Widzę Łódź: Podkładanie się pod śmieszność [FELIETON]
Lubimy się w Łodzi rozśmieszać. Czasem aż do bólu.
Radni przeznaczyli przeszło pół miliona złotych na nowy, planowany na listopad Łódź Stand-up Festival w Atlas Arenie, o którym na razie wiadomo tyle, że będzie śmieszny. Równie zresztą, jak przeznaczanie na niego publicznych pieniędzy. Według wyjaśnień Łódzkiego Centrum Wydarzeń, czeka nas dwudniowa impreza, na której zaprezentują się „czołowi przedstawiciele sceny stand-upowej w kraju”. Twierdzi się przy tym, że wydarzenie ma „poszerzyć kulturalno-rozrywkową ofertę miasta” i „budować jego wizerunek”. Wizerunek pojmowany szczególnie. Mamy w Łodzi festiwal z czołowymi przedstawicielami sceny disco polo, odbywają się zbiorowe popisy polskich tzw. kabaretów, leją się po czołach przedstawiciele „sportów” klatkowych. Stand-up jest ludyczną zabawą z tej samej mniej więcej sfery. I choć to, rzecz jasna, z jakichś powodów potrzebne współczesnym odbiorcom formy igrzysk (i dobrze dla ekonomii Łodzi, iż tutaj są) ale po pierwsze - na tego rodzaju przedsięwzięciach dumnego oblicza miasta się nie zbuduje, po drugie - miasto winno jedynie stwarzać warunki dla możliwości organizowania tej jakości komercyjnych wydarzeń prywatnym podmiotom, a nie je ze społecznych funduszy wspierać, a tym bardziej produkować, po trzecie - efektywnie wzbogacają one siłę rażenia miasta, gdy mają wysokiej klasy przeciwwagę, w którą miasto angażuje się właśnie z własnym budżetem: bo to i element rewitalizacji społecznej, i możliwość wchodzenia w relacje z innymi ośrodkami kraju i świata z wysokiego poziomu, nawet gdy frekwencja niższa niż wokół klatki.
Miasto bowiem to nie firma, tylko idea.

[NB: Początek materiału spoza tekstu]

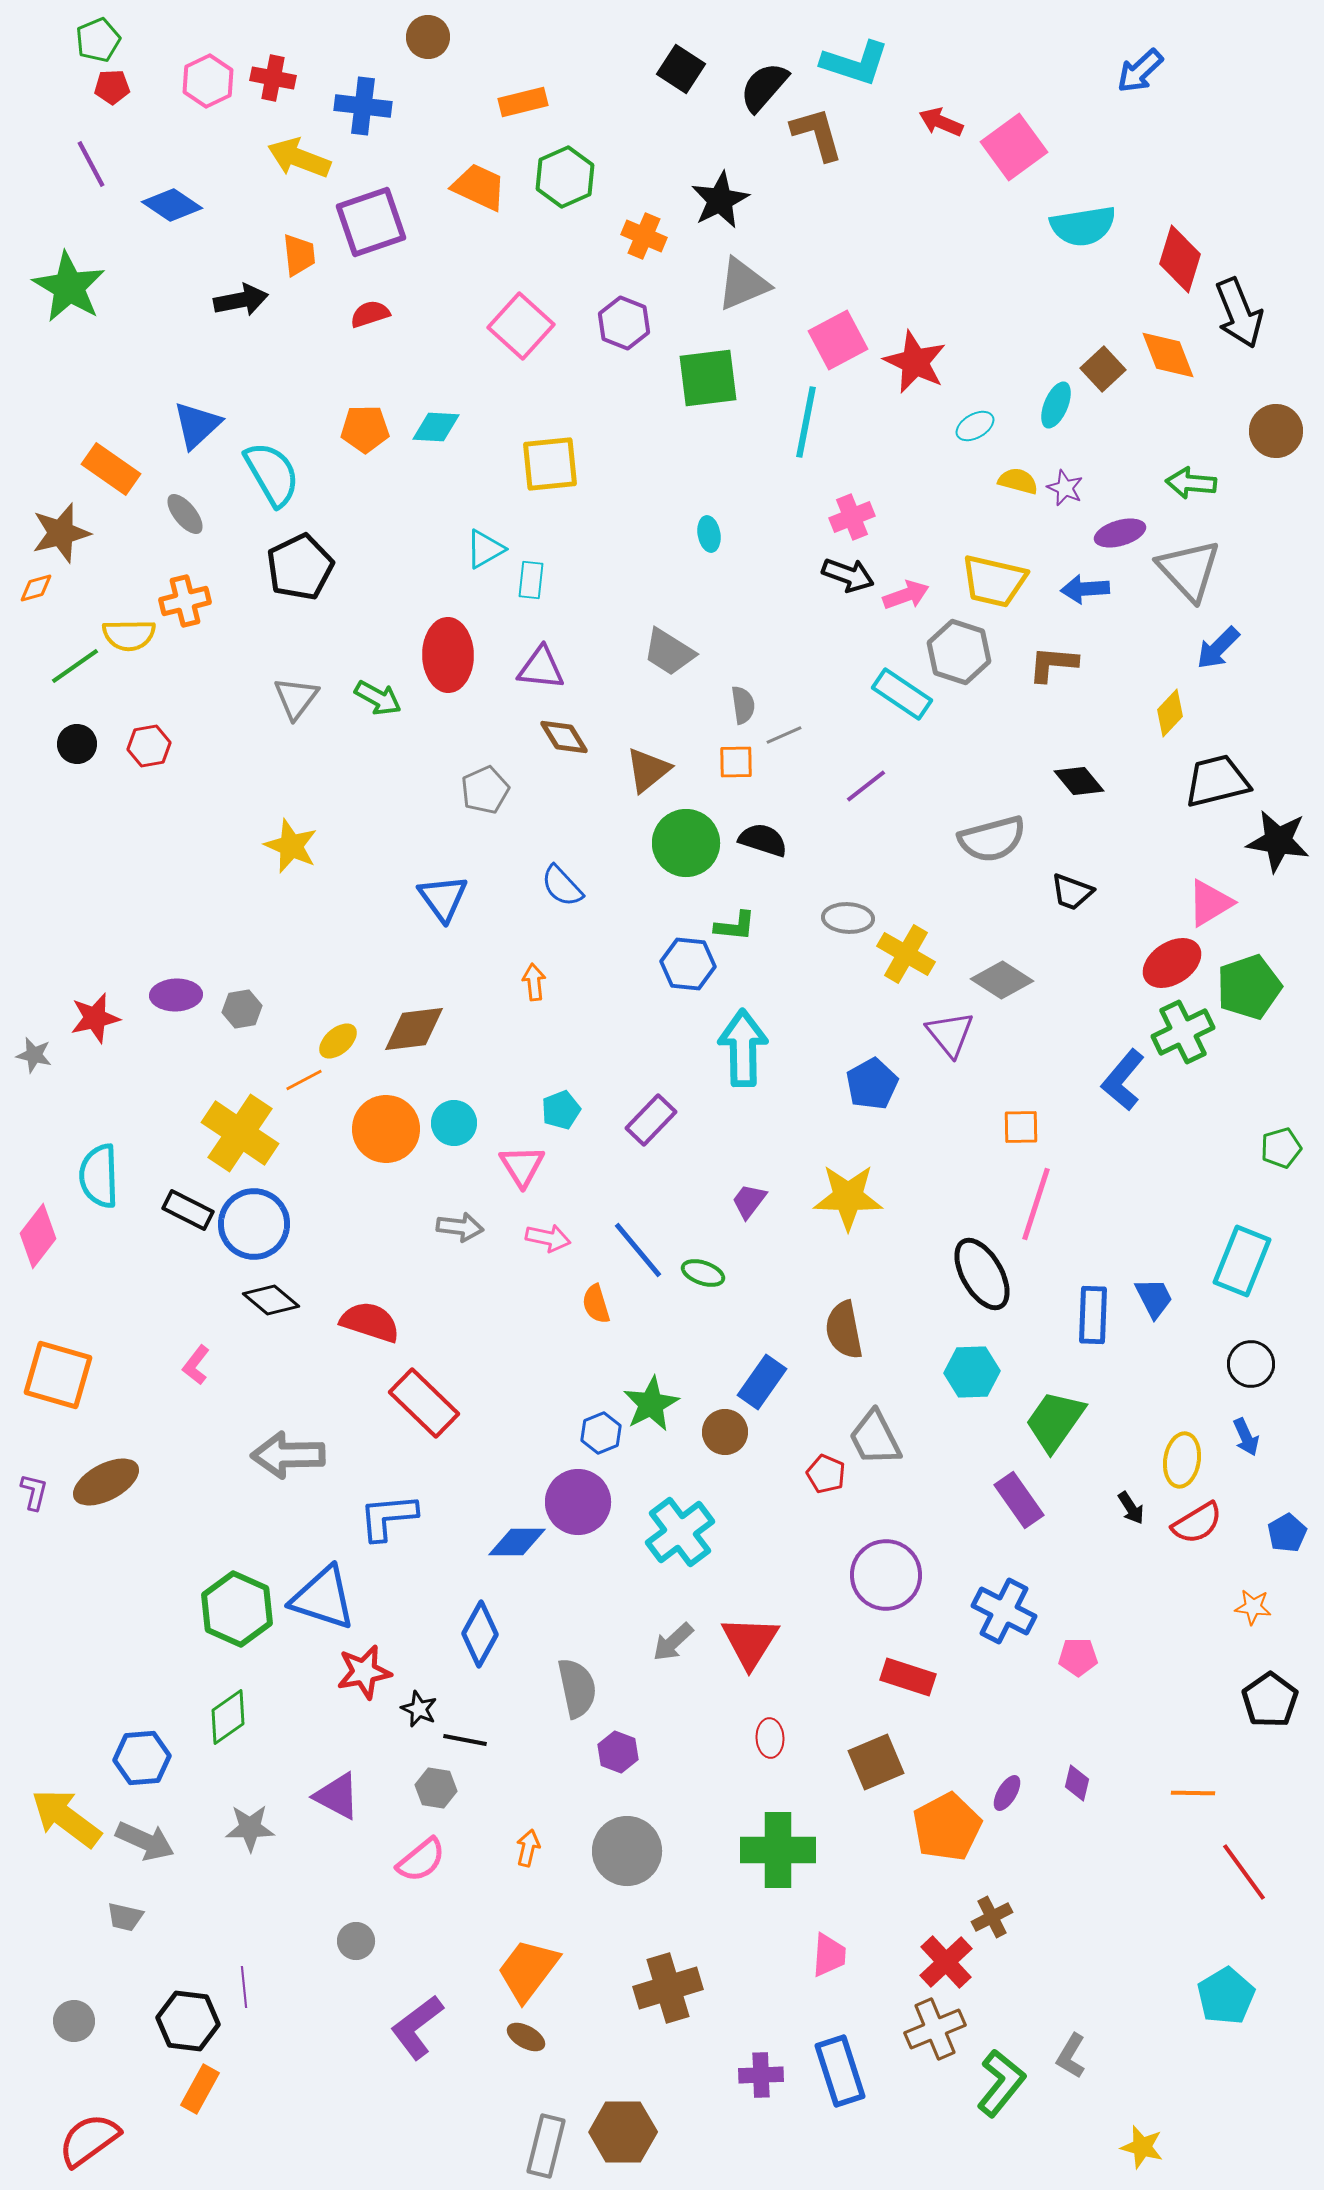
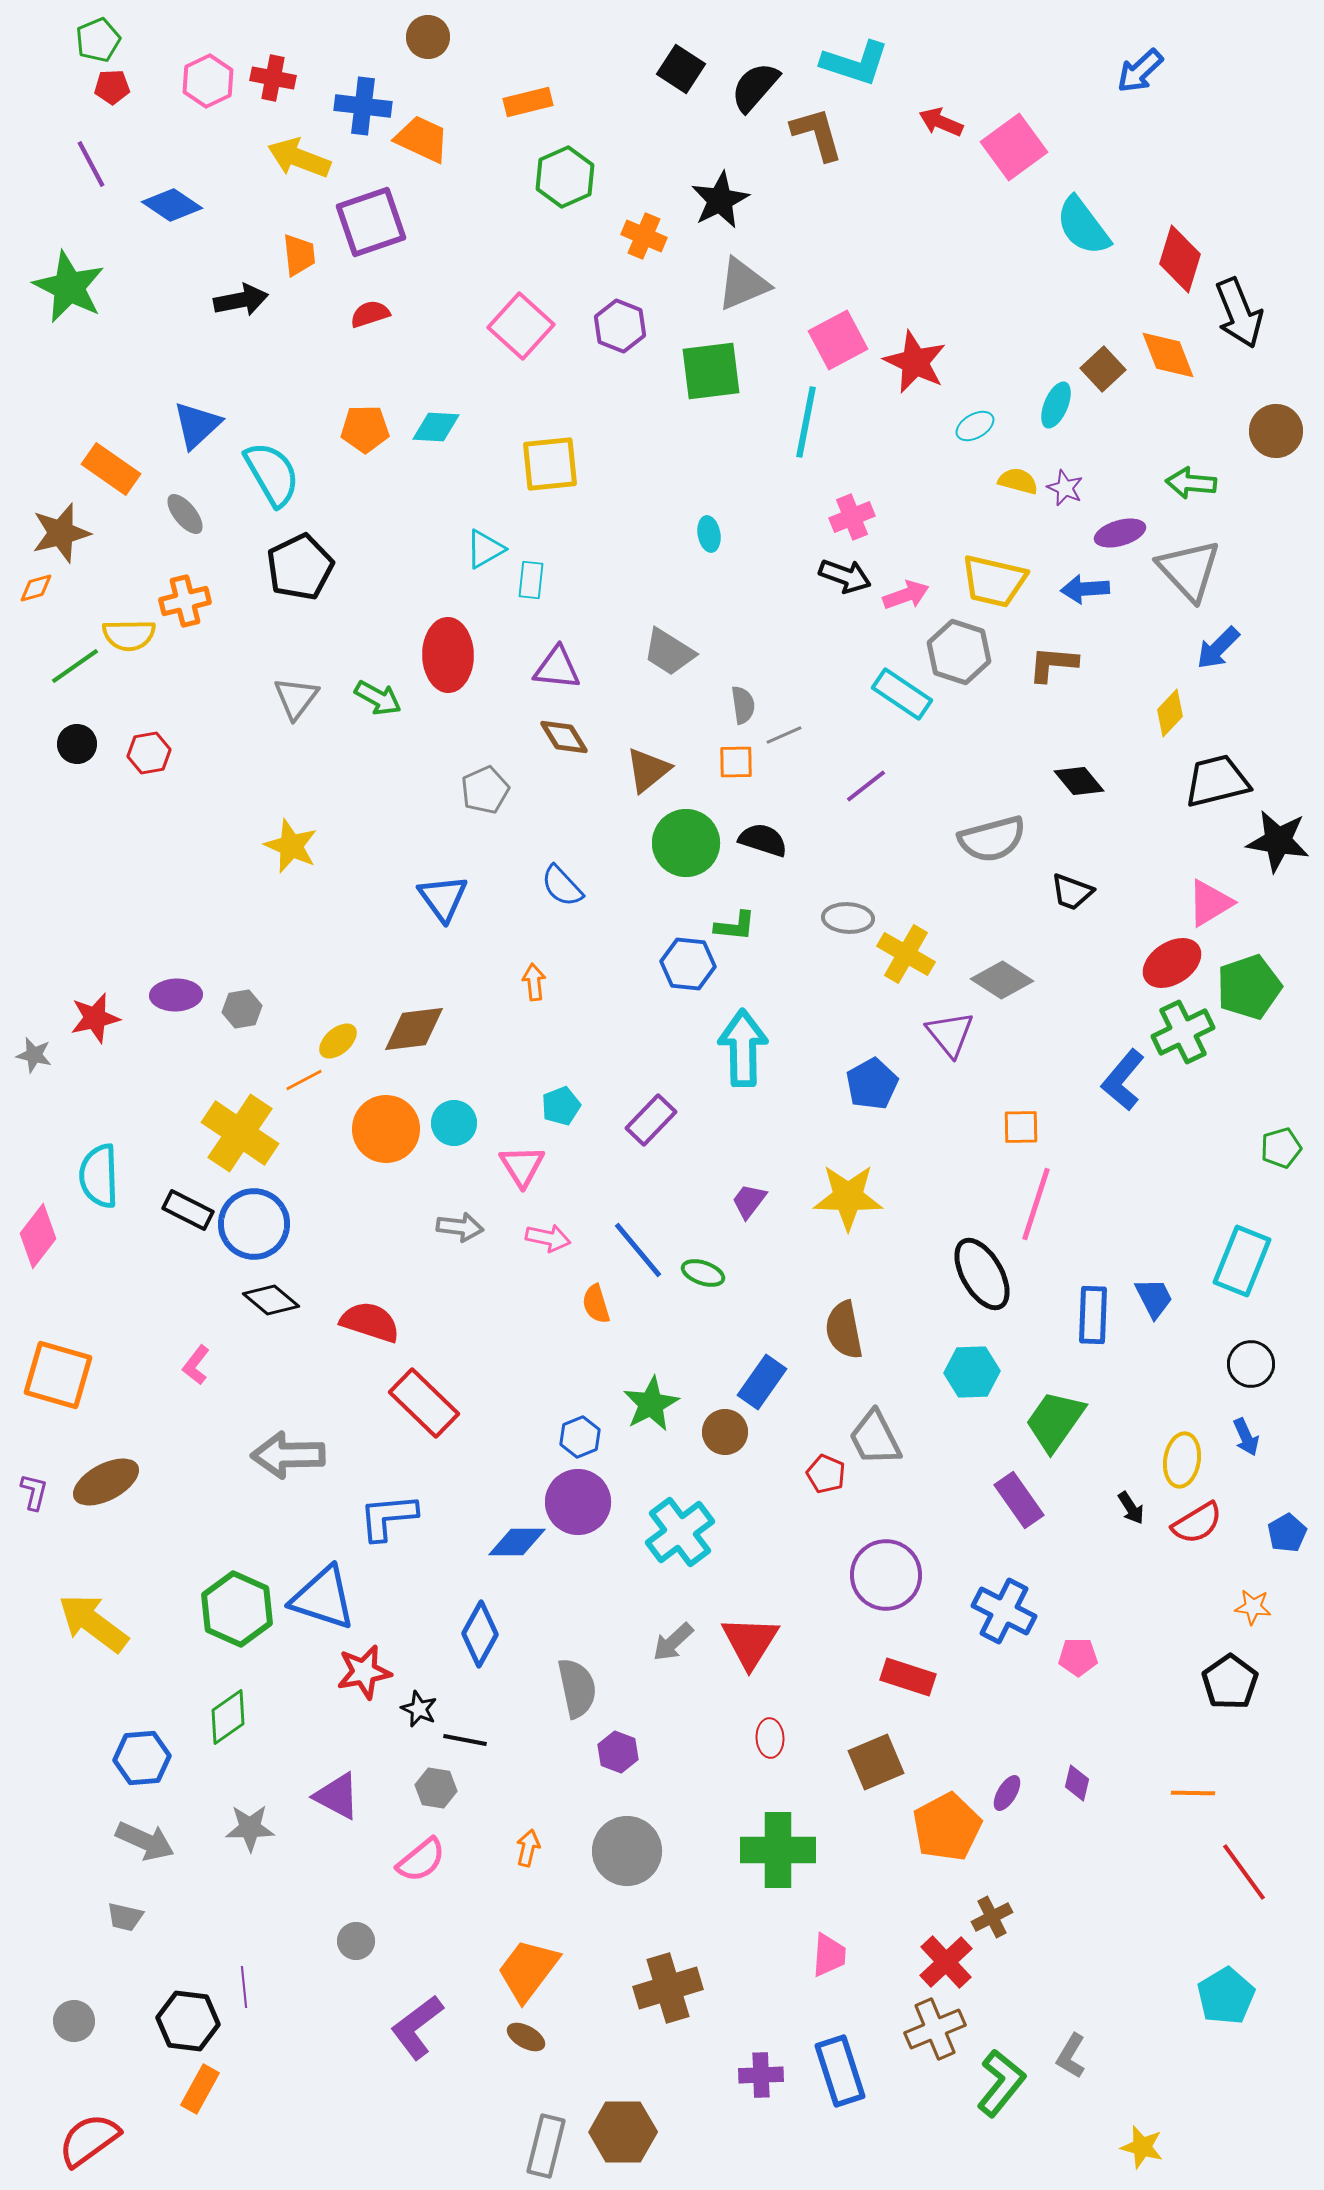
black semicircle at (764, 87): moved 9 px left
orange rectangle at (523, 102): moved 5 px right
orange trapezoid at (479, 187): moved 57 px left, 48 px up
cyan semicircle at (1083, 226): rotated 62 degrees clockwise
green star at (69, 287): rotated 4 degrees counterclockwise
purple hexagon at (624, 323): moved 4 px left, 3 px down
green square at (708, 378): moved 3 px right, 7 px up
black arrow at (848, 575): moved 3 px left, 1 px down
purple triangle at (541, 668): moved 16 px right
red hexagon at (149, 746): moved 7 px down
cyan pentagon at (561, 1110): moved 4 px up
blue hexagon at (601, 1433): moved 21 px left, 4 px down
black pentagon at (1270, 1700): moved 40 px left, 18 px up
yellow arrow at (66, 1818): moved 27 px right, 195 px up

Od dawna twierdzę, że uruchomienie w Łodzi energii (i konsekwentne jej wspieranie) polskiego centrum kulturalno-rozrywkowego z jednej strony ze sztuką z półki najwyższej, a z drugiej z lokalami w stylu Moulin Rouge i „czerwoną dzielnicą” np. na Wschodniej to jedyna szansa dla Łodzi na napływ dużych pieniędzy i rozwój w szybkim tempie. Lecz szkoda, że inwestujemy w dodatki, nie treść.